La reforma de la carta orgánica del Banco Central impulsada por el Gobierno encontró un nuevo respaldo en la figura de Domingo Cavallo. Sin embargo, el ex ministro de Economía consideró que el proyecto todavía está lejos de cumplir con la promesa de campaña de Javier Milei de instaurar una verdadera competencia de monedas. Por eso, reiteró su reclamo de avanzar un paso más y declarar al dólar moneda de curso legal y blindar por ley la libre circulación de capitales.
En un extenso documento publicado en su blog personal, Cavallo calificó como «correcta» la iniciativa oficial para modificar el funcionamiento del Banco Central. Destacó que el proyecto recupera dos principios que, según él, formaban parte de la reforma de 1992: que el objetivo excluyente de la política monetaria sea preservar el valor del peso y que quede prohibido el financiamiento monetario del déficit fiscal. También valoró que las violaciones a esos principios puedan quedar alcanzadas por sanciones penales.

Pero inmediatamente marcó distancia con el alcance de la propuesta.
«Esta reforma va en la dirección correcta. Pero si lo que el Gobierno persigue es la libre competencia entre el peso y el dólar, la reforma debería complementarse con dos disposiciones adicionales», sostuvo. La primera consiste en declarar al dólar moneda de curso legal «con las mismas propiedades que el peso». La segunda, prohibir cualquier restricción al movimiento de capitales y establecer sanciones para quienes vuelvan a imponer controles cambiarios similares a las previstas para el financiamiento monetario del déficit.
Para Cavallo, ambas medidas son inseparables. Según argumentó, sólo la combinación entre libre uso del dólar y ausencia de restricciones cambiarias permitiría construir un verdadero sistema de competencia de monedas y dar previsibilidad permanente a inversores y ahorristas.
Un respaldo con exigencias
El planteo resulta significativo porque proviene de uno de los economistas que más influyó en el diseño del programa económico de los años noventa y porque llega cuando el Gobierno busca reformar la carta orgánica del BCRA con el respaldo del Fondo Monetario Internacional.
Lejos de considerar suficiente el proyecto oficial, Cavallo sostiene que el Ejecutivo todavía no avanzó sobre uno de los ejes que Milei había prometido durante la campaña presidencial: permitir que peso y dólar compitan en igualdad de condiciones.
En ese sentido, afirmó que siempre interpretó que la denominada «competencia de monedas» era la verdadera idea detrás de la dolarización planteada por el actual Presidente y reivindicó el régimen de convertibilidad como un antecedente de ese esquema.
La convertibilidad vuelve al centro del debate
Gran parte del documento está dedicado a defender la convertibilidad y a compararla con la experiencia de Bulgaria, país que mantuvo durante casi tres décadas un régimen de caja de conversión hasta incorporarse al euro en 2026. Cavallo sostiene que ese caso demuestra que un esquema monetario rígido puede sostenerse en el tiempo si está acompañado por disciplina fiscal, saneamiento del sistema financiero y estabilidad institucional.
También asegura que el fracaso de la convertibilidad argentina no invalida ese tipo de regímenes y plantea que la principal enseñanza es la necesidad de construir instituciones que impidan volver a financiar el gasto público con emisión monetaria.

Una propuesta que reabre viejos debates
El reclamo de Cavallo reaviva el debate sobre el legado de la convertibilidad.
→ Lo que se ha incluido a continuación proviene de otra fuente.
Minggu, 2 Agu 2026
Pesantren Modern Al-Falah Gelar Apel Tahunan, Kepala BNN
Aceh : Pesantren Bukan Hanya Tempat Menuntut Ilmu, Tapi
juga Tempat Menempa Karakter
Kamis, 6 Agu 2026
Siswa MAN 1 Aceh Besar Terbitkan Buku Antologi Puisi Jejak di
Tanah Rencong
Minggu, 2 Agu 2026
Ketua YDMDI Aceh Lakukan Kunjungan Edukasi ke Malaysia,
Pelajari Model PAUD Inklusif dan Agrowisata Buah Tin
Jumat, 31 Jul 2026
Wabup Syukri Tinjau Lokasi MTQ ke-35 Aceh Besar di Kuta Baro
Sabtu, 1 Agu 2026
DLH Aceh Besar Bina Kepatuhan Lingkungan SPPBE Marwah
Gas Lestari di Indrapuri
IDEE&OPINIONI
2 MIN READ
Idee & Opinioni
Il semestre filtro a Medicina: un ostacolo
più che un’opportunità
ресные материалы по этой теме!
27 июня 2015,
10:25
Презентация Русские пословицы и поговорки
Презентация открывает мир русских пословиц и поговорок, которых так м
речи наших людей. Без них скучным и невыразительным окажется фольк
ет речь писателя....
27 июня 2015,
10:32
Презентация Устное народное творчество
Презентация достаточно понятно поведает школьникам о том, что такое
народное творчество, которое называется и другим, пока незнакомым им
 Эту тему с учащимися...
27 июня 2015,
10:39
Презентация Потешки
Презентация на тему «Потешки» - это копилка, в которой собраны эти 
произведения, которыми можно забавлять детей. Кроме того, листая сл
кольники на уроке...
Mientras el ex funcionario sostiene que fue un régimen exitoso cuya caída respondió a errores posteriores, numerosos economistas atribuyen a la apertura financiera irrestricta y a la libre movilidad de capitales un papel central en el aumento del endeudamiento externo y en la vulnerabilidad que desembocó en la crisis de 2001.
Así, aunque respaldó la reforma impulsada por Milei, el ex ministro dejó en claro que, desde su perspectiva, el Gobierno todavía no avanzó lo suficiente. Para Cavallo, la competencia de monedas sólo será plena cuando el dólar tenga el mismo estatus legal que el peso y el Estado renuncie definitivamente a la posibilidad de volver a imponer controles sobre el mercado cambiario.